Heavy Work Exerting up to 100 pounds (45.4 kg) of force occasionally, and/or up to 50 pounds (22.7 kg) of force frequently, and/or in excess of 20 pounds (9.1 kg) of force constantly to move objects.

Very Heavy Work Exerting in excess of 100 pounds (45.4 kg) of force occasionally, and/or in excess of 50 pounds (22.7 kg) of force frequently, and/or in excess of 20 pounds (9.1 kg) of force constantly to move objects.

Tinea


Related Terms

  • Athlete's Foot
  • Dermatomycosis
  • Dermatophytosis
  • Epidermophytosis
  • Jock Itch
  • Microsporosis
  • Pityriasis Versicolor
  • Ringworm
  • Trichophytosis

Specialists

  • Dermatologist
  • Family Physician
  • Infectious Disease Internist
  • Internal Medicine Physician

Comorbid Conditions

  • Compromised immune system
  • Diabetes

Factors Influencing Duration

Length of disability is influenced by the severity and length of time the infection is present. If the infection occurs on the feet or hands or if skin erosion has occurred, disability may extend until the skin heals, sometimes several weeks. Individuals with HIV/AIDS or other immune system disorders may have increased duration of infection.

Medical Codes

ICD-9-CM:
110.0 - Dermatophytosis, Scalp and Beard; Kerion; Sycosis, Mycotic; Trichophytic Tinea, Scalp
110.1 - Dermatophytosis, Nail; Dermatophytic Onychia; Onychomycosis; Tinea Unguium
110.2 - Dermatophytosis, Hand; Tinea Manuum
110.3 - Dermatophytosis, Groin and Perianal Area; Dhobie Itch; Eczema Marginatum; Tinea Cruris
110.4 - Dermatophytosis, Foot; Athletes Foot; Tinea Pedis
110.5 - Dermatophytosis, Body; Herpes Circinatus; Tinea Imbricata
110.6 - Dermatophytosis, Deep Seated; Granuloma Trichophyticum; Majocchis Granuloma
110.8 - Dermatophytosis, Specified Sites
110.9 - Dermatophytosis, Unspecified Site; Favus NOS; Microsporic Tinea NOS; Ringworm NOS
111.8 - Dermatomycosis, Other Specified
111.9 - Dermatomycosis, Unspecified

Diagnosis

History: The individual has a history of a red, slightly raised, scaly, rash with an elevated border that is circular in some cases. The most common location is between the toes, especially for males (athlete's foot). Rash may also be reported in the beard area; the groin, excluding the scrotum or penis (jock itch); under the fingernails or toenails; and on the trunk and shoulders. The rash can be extremely itchy. Individuals with tinea capitis report hair loss.

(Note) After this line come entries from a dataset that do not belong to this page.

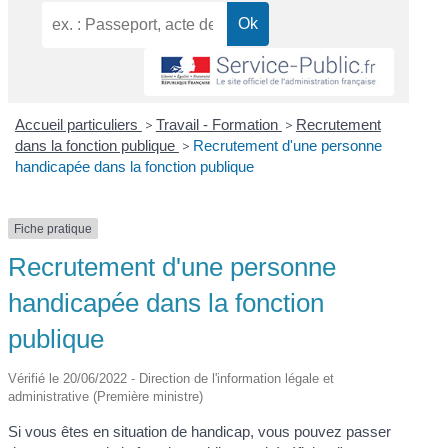
Accueil particuliers
>
Travail - Formation
>
Recrutement
dans la fonction publique
>
Recrutement d'une personne
handicapée dans la fonction publique
Fiche pratique
Recrutement d'une personne
handicapée dans la fonction
publique
Vérifié le 20/06/2022 - Direction de l'information légale et
administrative (Première ministre)
Si vous êtes en situation de handicap, vous pouvez passer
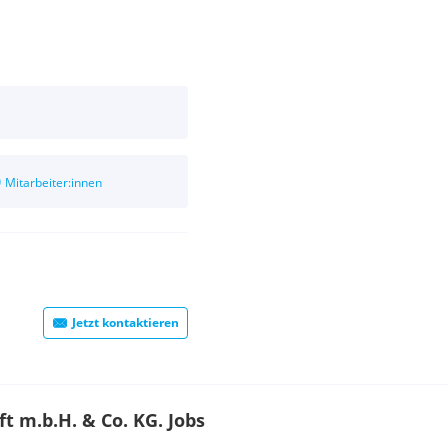
0
Mitarbeiter:innen
Jetzt kontaktieren
t m.b.H. & Co. KG. Jobs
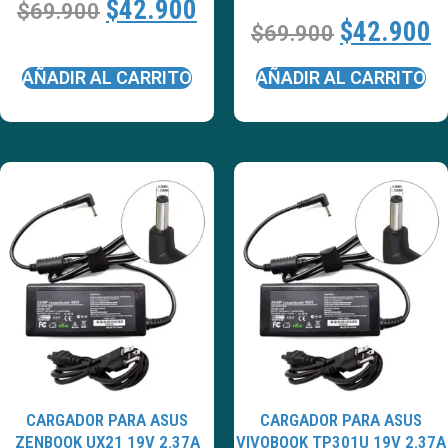
$
42.900
$
69.900
$
42.900
$
69.900
AÑADIR AL CARRITO
AÑADIR AL CARRITO
CARGADOR PARA ASUS
CARGADOR PARA ASUS
ZENBOOK UX21 19V 2.37A
VIVOBOOK TP301U 19V 2.37A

Physical exam: The exam reveals the scaly characteristic rash on one or more parts of the body including the scalp, groin, nails, feet, hands, general body skin, and the skin under the beard. As the fungus grows outward, the central area heals and can leave a red ring where the infection is active. Tinea versicolor appears scaly and bumpy and can make dark skin appear lighter or light skin appear brownish in color.

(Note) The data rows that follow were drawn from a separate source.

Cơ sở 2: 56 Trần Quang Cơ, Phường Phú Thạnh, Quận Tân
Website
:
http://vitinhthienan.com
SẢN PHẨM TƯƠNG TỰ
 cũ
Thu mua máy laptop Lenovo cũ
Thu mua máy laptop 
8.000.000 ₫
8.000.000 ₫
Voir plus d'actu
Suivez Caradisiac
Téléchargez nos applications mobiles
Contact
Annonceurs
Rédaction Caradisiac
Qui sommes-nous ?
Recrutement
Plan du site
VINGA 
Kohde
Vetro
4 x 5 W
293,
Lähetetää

On the skin, the patches grow to about one inch in diameter. Under a beard, an itchy scaly rash may develop. Infections of the groin often show concentric rings. On the feet, dry scaling is apparent. Cracking of the skin between the toes and on the arch of the foot may develop. Nails of the toes or fingers may become red, swollen, and painful. A nonspecific dermatitis may develop at other sites on the hands or feet. Tinea versicolor appears in scaly brownish or white patches. Uncommonly, tinea skin rashes may blister, break open, ooze, and become crusty.

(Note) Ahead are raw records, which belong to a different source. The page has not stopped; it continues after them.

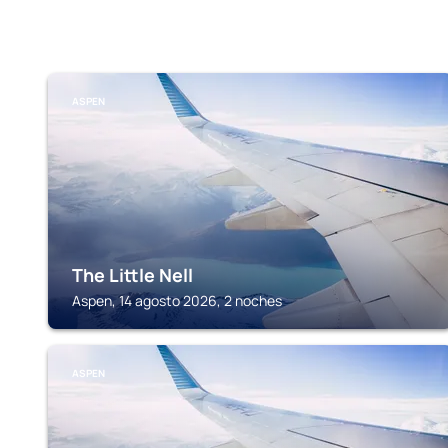
ASPEN
The Little Nell
Aspen, 14 agosto 2026, 2 noches
ASPEN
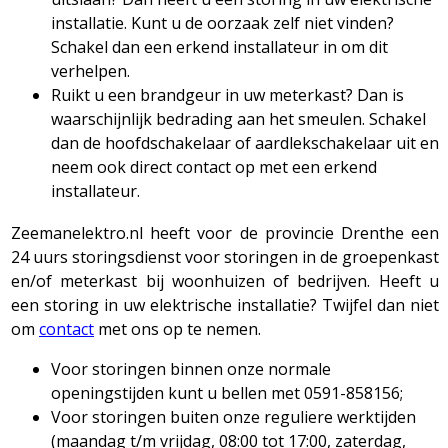
installatie. Kunt u de oorzaak zelf niet vinden?
Schakel dan een erkend installateur in om dit
verhelpen.
Ruikt u een brandgeur in uw meterkast? Dan is
waarschijnlijk bedrading aan het smeulen. Schakel
dan de hoofdschakelaar of aardlekschakelaar uit en
neem ook direct contact op met een erkend
installateur.
Zeemanelektro.nl heeft voor de provincie Drenthe een
24 uurs storingsdienst voor storingen in de groepenkast
en/of meterkast bij woonhuizen of bedrijven. Heeft u
een storing in uw elektrische installatie? Twijfel dan niet
om
contact
met ons op te nemen.
Voor storingen binnen onze normale
openingstijden kunt u bellen met 0591-858156;
Voor storingen buiten onze reguliere werktijden
(maandag t/m vrijdag, 08:00 tot 17:00, zaterdag,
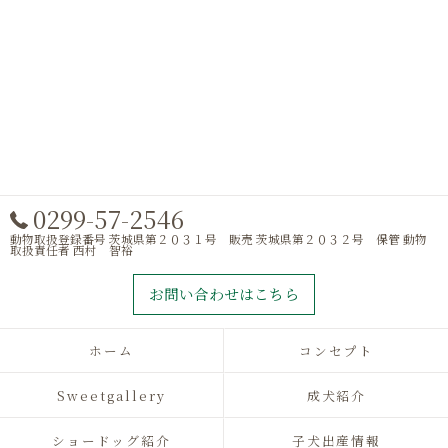
0299-57-2546
動物取扱登録番号 茨城県第２０３１号 販売 茨城県第２０３２号 保管 動物
取扱責任者 西村 智裕
お問い合わせはこちら
ホーム
コンセプト
Sweetgallery
成犬紹介
ショードッグ紹介
子犬出産情報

Tests: Diagnosis is primarily based on the appearance of the skin. Identification of the yeast in microscopic examination of skin scrapings using potassium hydroxide (KOH) confirms the diagnosis. Tinea capitis is sometimes diagnosed using ultraviolet (UV) light; the infected hairs fluoresce when exposed to UV wavelengths.

Fungal cultures are not routinely performed unless the diagnosis remains in question or the species identification of yeast is needed in order to choose a treatment medication.